**Exercise requirements:**
Copy out the lines beginning with the one that contains "Alpha (536, 348)" and ending with the last line below, exactly as they stand. Pictures are not copied.

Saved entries

****************

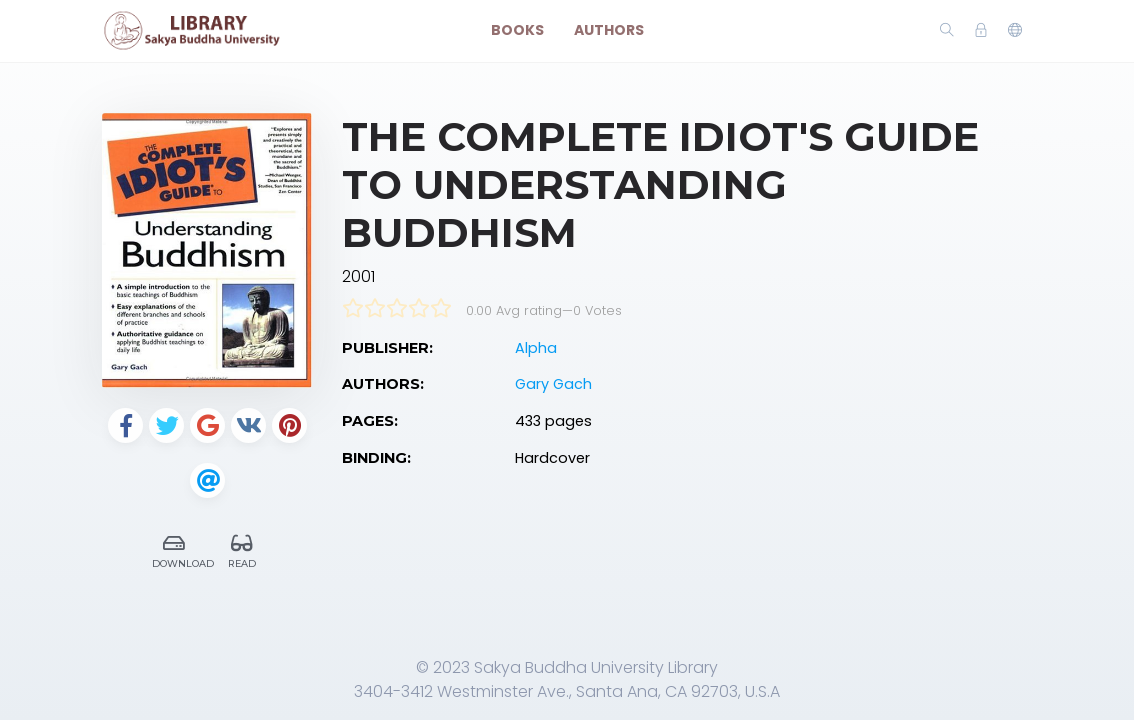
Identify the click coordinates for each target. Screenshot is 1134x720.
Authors (609, 30)
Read (242, 548)
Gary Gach (553, 384)
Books (517, 30)
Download (179, 548)
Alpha (536, 348)
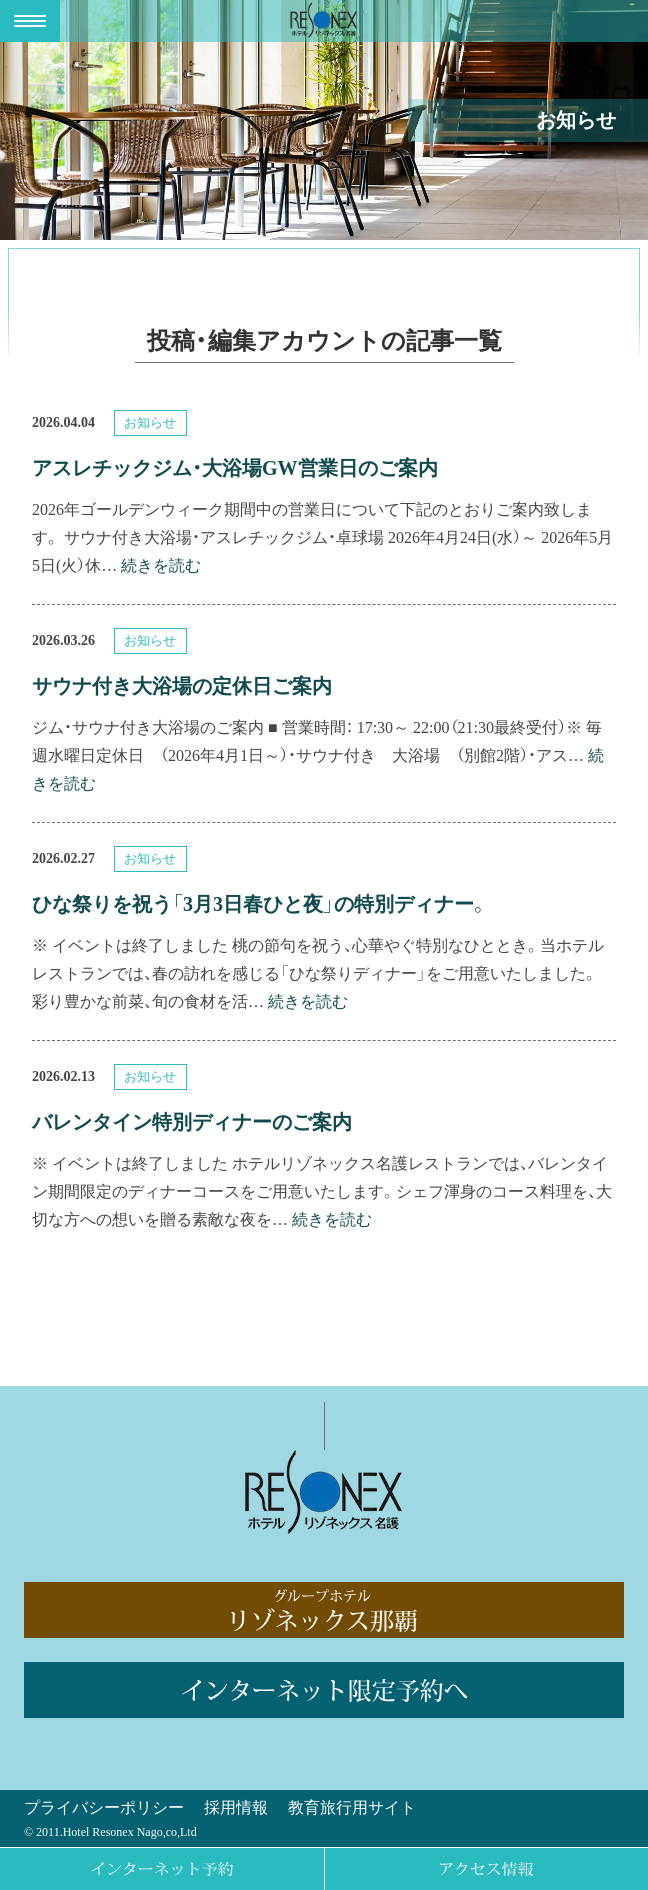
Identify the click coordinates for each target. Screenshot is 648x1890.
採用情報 (236, 1807)
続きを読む (161, 565)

****************

**Exercise result:**
Alpha (536, 348)
Identify the click coordinates for each target. Screenshot is 648x1890.
採用情報 (236, 1807)
続きを読む (161, 565)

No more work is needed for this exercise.